┌─ STORED DATA

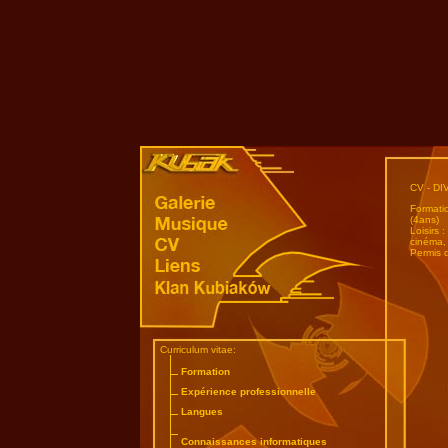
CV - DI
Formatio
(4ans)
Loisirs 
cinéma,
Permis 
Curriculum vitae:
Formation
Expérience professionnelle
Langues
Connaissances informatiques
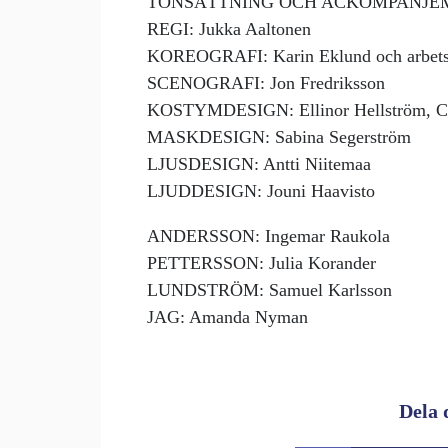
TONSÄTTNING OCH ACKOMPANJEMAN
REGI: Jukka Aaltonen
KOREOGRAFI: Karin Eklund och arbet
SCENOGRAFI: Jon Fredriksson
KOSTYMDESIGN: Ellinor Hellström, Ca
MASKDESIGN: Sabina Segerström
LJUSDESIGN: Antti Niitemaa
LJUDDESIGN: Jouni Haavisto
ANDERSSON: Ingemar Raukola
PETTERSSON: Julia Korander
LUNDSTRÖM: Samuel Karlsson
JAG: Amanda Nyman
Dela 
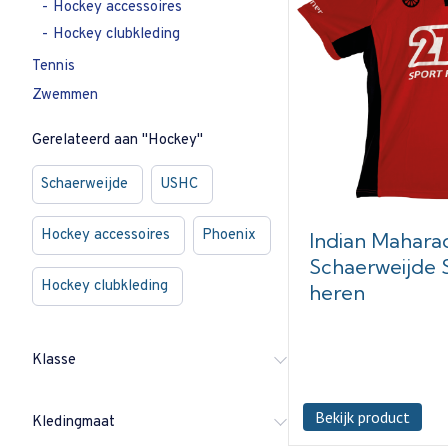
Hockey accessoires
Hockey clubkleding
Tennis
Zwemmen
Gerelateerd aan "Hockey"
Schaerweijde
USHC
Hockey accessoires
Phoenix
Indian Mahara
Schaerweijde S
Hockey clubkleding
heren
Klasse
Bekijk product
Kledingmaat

└─

WHAT IS NEEDED:
Set down every line above exactly, pictures excluded.

EXERCISE ANSWER:
CV - DI
Formatio
(4ans)
Loisirs 
cinéma,
Permis 
Curriculum vitae:
Formation
Expérience professionnelle
Langues
Connaissances informatiques
TONSÄTTNING OCH ACKOMPANJEMAN
REGI: Jukka Aaltonen
KOREOGRAFI: Karin Eklund och arbet
SCENOGRAFI: Jon Fredriksson
KOSTYMDESIGN: Ellinor Hellström, Ca
MASKDESIGN: Sabina Segerström
LJUSDESIGN: Antti Niitemaa
LJUDDESIGN: Jouni Haavisto
ANDERSSON: Ingemar Raukola
PETTERSSON: Julia Korander
LUNDSTRÖM: Samuel Karlsson
JAG: Amanda Nyman
Dela 
Hockey accessoires
Hockey clubkleding
Tennis
Zwemmen
Gerelateerd aan "Hockey"
Schaerweijde
USHC
Hockey accessoires
Phoenix
Indian Mahara
Schaerweijde S
Hockey clubkleding
heren
Klasse
Bekijk product
Kledingmaat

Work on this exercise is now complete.